------ Records provided ------

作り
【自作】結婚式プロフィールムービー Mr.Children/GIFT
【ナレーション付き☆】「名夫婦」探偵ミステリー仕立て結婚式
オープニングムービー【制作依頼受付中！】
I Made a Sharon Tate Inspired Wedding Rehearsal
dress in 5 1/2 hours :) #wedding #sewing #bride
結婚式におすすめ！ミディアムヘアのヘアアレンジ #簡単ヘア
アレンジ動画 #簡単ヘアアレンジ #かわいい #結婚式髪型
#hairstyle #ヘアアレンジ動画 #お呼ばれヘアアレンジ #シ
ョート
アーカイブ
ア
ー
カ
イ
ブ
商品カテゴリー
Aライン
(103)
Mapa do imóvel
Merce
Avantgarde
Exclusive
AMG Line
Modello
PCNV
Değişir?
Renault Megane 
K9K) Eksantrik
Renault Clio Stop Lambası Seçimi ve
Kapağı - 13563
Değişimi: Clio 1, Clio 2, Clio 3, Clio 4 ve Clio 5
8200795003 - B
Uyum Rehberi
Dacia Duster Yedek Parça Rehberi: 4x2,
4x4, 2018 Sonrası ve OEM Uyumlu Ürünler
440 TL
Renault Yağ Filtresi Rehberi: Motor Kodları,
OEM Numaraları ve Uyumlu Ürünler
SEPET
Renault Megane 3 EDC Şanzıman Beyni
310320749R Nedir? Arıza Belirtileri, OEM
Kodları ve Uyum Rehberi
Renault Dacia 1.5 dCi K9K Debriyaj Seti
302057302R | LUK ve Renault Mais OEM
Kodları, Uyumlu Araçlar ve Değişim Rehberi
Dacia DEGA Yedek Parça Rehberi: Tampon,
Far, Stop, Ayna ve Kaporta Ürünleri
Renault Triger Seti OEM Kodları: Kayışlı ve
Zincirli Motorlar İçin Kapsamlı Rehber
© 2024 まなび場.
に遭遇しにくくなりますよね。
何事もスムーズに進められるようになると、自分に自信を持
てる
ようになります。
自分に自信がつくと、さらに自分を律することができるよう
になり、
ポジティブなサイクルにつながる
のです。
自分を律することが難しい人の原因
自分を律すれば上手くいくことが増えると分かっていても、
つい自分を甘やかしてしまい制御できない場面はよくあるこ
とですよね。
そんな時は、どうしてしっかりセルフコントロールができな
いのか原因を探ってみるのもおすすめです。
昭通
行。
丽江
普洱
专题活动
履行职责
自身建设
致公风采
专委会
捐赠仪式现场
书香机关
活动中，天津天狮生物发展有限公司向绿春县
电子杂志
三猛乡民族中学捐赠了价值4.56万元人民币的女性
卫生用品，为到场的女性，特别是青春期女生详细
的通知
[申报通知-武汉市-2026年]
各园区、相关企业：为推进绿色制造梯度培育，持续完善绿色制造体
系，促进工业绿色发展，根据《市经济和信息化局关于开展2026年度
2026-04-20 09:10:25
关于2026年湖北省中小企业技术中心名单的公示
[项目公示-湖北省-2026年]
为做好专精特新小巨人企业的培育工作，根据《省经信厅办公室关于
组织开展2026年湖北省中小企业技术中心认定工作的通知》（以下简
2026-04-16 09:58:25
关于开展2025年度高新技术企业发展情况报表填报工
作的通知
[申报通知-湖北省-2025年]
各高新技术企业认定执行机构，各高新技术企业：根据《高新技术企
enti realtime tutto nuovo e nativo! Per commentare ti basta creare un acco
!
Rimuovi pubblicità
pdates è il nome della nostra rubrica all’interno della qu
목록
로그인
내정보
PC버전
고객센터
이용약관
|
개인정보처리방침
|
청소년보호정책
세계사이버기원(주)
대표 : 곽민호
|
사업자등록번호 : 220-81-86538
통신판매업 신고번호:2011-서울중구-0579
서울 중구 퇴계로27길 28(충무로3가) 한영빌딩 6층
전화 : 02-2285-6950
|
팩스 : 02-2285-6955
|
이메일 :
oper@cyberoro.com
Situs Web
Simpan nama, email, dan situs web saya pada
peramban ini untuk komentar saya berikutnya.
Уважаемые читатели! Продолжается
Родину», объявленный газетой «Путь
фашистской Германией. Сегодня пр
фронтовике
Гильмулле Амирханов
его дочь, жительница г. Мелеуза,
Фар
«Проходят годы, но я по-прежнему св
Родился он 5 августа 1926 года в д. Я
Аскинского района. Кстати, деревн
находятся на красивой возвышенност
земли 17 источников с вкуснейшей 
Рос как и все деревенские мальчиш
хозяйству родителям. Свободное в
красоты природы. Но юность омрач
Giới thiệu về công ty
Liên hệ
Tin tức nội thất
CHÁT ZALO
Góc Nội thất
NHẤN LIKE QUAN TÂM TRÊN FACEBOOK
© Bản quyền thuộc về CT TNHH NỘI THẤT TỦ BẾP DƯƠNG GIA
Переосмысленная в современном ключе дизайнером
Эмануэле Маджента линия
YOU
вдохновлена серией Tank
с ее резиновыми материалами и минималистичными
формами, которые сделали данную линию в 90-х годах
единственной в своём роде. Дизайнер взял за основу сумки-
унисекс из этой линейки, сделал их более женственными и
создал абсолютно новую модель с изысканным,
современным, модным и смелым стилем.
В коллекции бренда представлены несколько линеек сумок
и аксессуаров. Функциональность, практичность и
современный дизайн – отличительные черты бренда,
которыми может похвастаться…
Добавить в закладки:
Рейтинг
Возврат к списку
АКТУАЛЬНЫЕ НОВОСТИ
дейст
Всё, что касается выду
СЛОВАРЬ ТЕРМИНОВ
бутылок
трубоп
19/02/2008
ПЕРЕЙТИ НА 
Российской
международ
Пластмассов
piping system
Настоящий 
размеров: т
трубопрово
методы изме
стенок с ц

------

What is being asked » Search the entries for the word "Rehberi". Copy every line where it occurs.

Result of the exercise »
Uyum Rehberi
Dacia Duster Yedek Parça Rehberi: 4x2,
Renault Yağ Filtresi Rehberi: Motor Kodları,
Kodları ve Uyum Rehberi
Kodları, Uyumlu Araçlar ve Değişim Rehberi
Dacia DEGA Yedek Parça Rehberi: Tampon,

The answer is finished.